Píldora de Meditación 421

Hoy, toda la Iglesia repite la aclamación que resonaba en los caminos que recorría Jesús de Nazaret mientras se acercaba hacia Jerusalén, la ciudad santa, por la parte del monte de los Olivos, como había anunciado el profeta, «montado en un burrito, hijo de animal de yugo» (Mt 21,5): “Hosanna al Hijo de David”.

Hoy, la Iglesia se hace eco de aquel grito cuando celebra el Domingo de Ramos: un recuerdo de aquellos ramos que los peregrinos, llegados a Jerusalén para la fiesta de Pascua, cortaban y tendían por el camino, saludando así al Hijo de David: ¡Bendito el que viene!

Cristo entra en Jerusalén por última vez, al término de su peregrinación terrena y realiza así los anuncios mesiánicos de los profetas. Los profetas habían hablado del ingreso triunfal de uno que sería al mismo tiempo rey y siervo, y ofrecería sus espaldas a los que le golpeaban y no quitaría su rostro a los insultos y los salivazos (cfr. Is 50,6). En los días siguientes en Jerusalén, se cumplió exactamente todo eso. Bastaron pocos días para que el Hosanna de júbilo se convirtiera en gritos muy diferentes, gritos de condena y de escarnio. ¿No es eso lo que había anunciado Isaías? ¿No es eso lo que había predicho también el salmo mesiánico de David? Se cumplió esos días lo que se hallaba contenido en el salmo 22: Las manos y los pies taladrados en la cruz, los huesos contados en una lucha terrible con la muerte, el grito Dios mío, ¿por qué me has abandonado? Todo eso se halla ya presente en esta celebración del Domingo de Ramos, que inicia la Semana Santa, en la que todos nosotros, más que en cualquier otro tiempo, deseamos estar con Cristo y permanecer junto a Él para penetrar en la profundidad misma de su misterio pascual.

Aquél que «siendo de condición divina, se despojó de sí mismo tomando la condición de siervo haciéndose semejante a los hombres» (Fil 2,6-7) se nos presenta así: semejante a todos y a cada uno, especialmente a aquellos que tocan el fondo mismo del dolor, de la angustia, del sufrimiento. Así es. Él, siendo de condición divina, por su calidad de Hijo consustancial al Padre, «se humilló a sí mismo, obedeciendo hasta la muerte y muerte de cruz» (Fil 2,8). «Por lo cual Dios Padre lo exaltó…» (Fil 2,9).

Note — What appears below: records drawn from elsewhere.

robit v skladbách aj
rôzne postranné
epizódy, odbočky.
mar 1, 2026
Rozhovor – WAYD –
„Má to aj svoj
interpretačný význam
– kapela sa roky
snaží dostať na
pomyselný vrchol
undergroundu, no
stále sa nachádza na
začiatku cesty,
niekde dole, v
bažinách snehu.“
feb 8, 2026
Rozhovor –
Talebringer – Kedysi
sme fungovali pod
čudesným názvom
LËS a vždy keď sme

Con ese misterio cada uno de nosotros debe tener una relación de corazón, de oración y de vida. De ese misterio de la redención de Cristo brotan las fuentes más fecundas de la vida y de la vocación del hombre. Aquí encontraremos el fundamento de estas palabras de Jesús: «Yo he venido para que tengan vida y la tengan en abundancia» (Jn 10,10). Un magnífico don gratuito que da el testimonio más perfecto de la libertad, don que constituye la revelación del amor pleno que redime y salva.

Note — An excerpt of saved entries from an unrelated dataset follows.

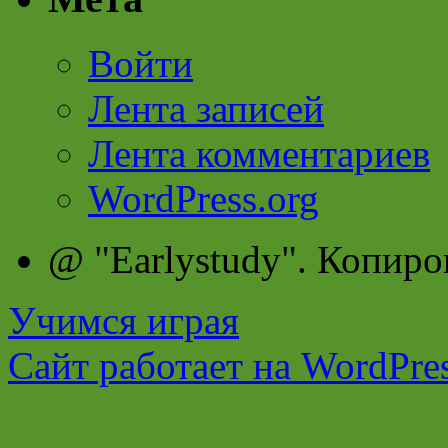
Войти
Лента записей
Лента комментариев
WordPress.org
@ "Earlystudy". Копиро
Учимся играя
Сайт работает на WordPres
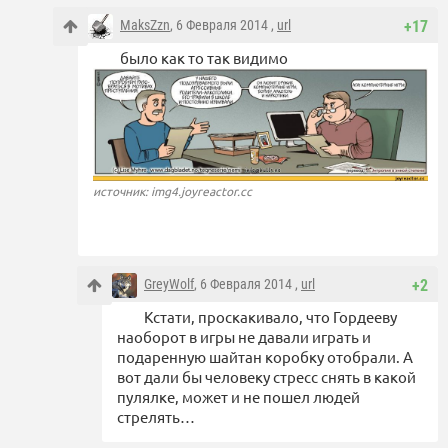
MaksZzn
, 6 Февраля 2014 ,
url
+17
было как то так видимо
источник: img4.joyreactor.cc
GreyWolf
, 6 Февраля 2014 ,
url
+2
Кстати, проскакивало, что Гордееву
наоборот в игры не давали играть и
подаренную шайтан коробку отобрали. А
вот дали бы человеку стресс снять в какой
пулялке, может и не пошел людей
стрелять…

Quien hizo ese don de sí mismo pudo decir también: «Yo he venido para que tengan vida…, para que la tengan en abundancia». La plenitud de la vida se encuentra, donde está la plenitud del amor. Y ¿dónde se halla la plenitud del amor? Cristo nos ha revelado, precisamente, esa plenitud que nos ha donado y nos sigue donando continuamente, plenitud inagotable, en la Eucaristía.

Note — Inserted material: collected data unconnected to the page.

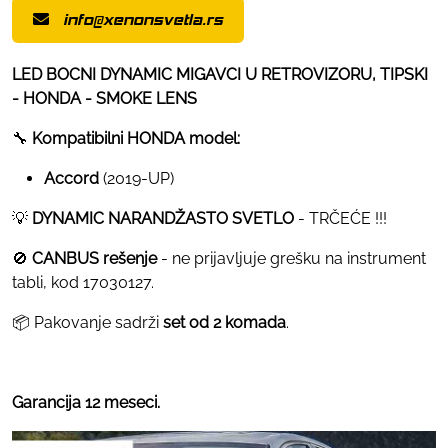
info@xenonsvetla.rs
LED BOCNI DYNAMIC MIGAVCI U RETROVIZORU, TIPSKI
- HONDA - SMOKE LENS
🔧
Kompatibilni HONDA model:
Accord
(2019-UP)
💡
DYNAMIC NARANDŽASTO SVETLO
- TRČEĆE !!!
🚫
CANBUS rešenje
- ne prijavljuje grešku na instrument
tabli, kod 17030127.
📦 Pakovanje sadrži
set od 2 komada
.
Garancija 12 meseci.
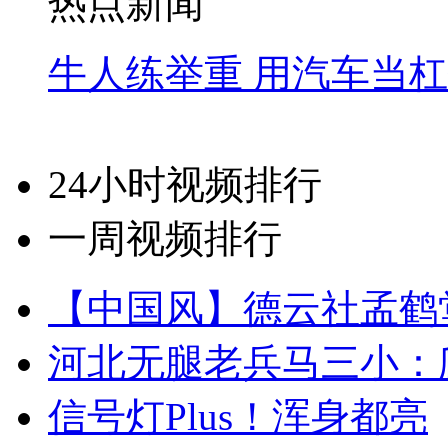
热点新闻
牛人练举重 用汽车当
24小时视频排行
一周视频排行
【中国风】德云社孟鹤
河北无腿老兵马三小：爬
信号灯Plus！浑身都亮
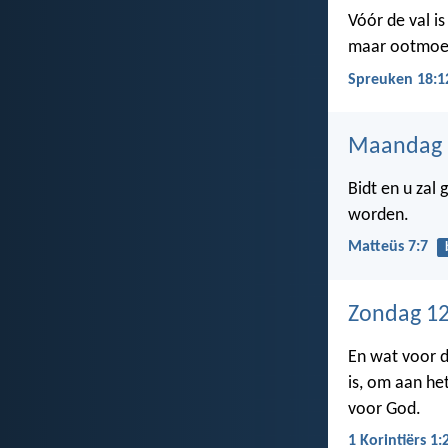
Vóór de val i
maar ootmoed
Spreuken 18:1
Maandag 
Bidt en u zal
worden.
Matteüs 7:7
Zondag 12
En wat voor d
is, om aan he
voor God.
1 Korintiërs 1:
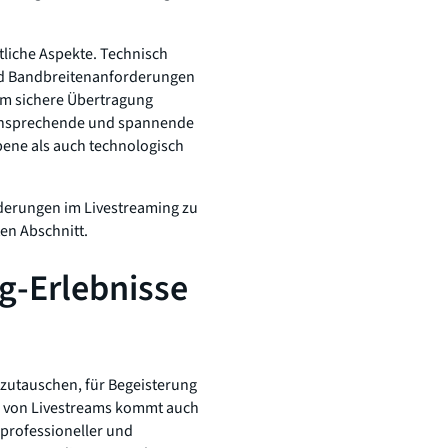
tliche Aspekte. Technisch
nd Bandbreitenanforderungen
lem sichere Übertragung
l ansprechende und spannende
bene als auch technologisch
derungen im Livestreaming zu
en Abschnitt.
g-Erlebnisse
uszutauschen, für Begeisterung
ne von Livestreams kommt auch
professioneller und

Por esto, ahora tenemos que decir: ¡Bendita seas, cruz que peregrinas con nosotros…! ¡Bendito seas, signo de nuestra redención, signo del amor infinito, signo de la vida! En ti adoramos a Cristo, que entra triunfante en Jerusalén para introducir a toda la Humanidad en el misterio salvífico de su muerte y resurrección.

Te adoramos a ti, que vienes a nosotros en el Evangelio y en la Eucaristía; que caminas a nuestro lado por todos los lugares para que tengamos la vida y la tengamos en abundancia.

(Homilía de San Juan Pablo II en la misa del Domingo de Ramos, VIII Jornada Mundial de la juventud)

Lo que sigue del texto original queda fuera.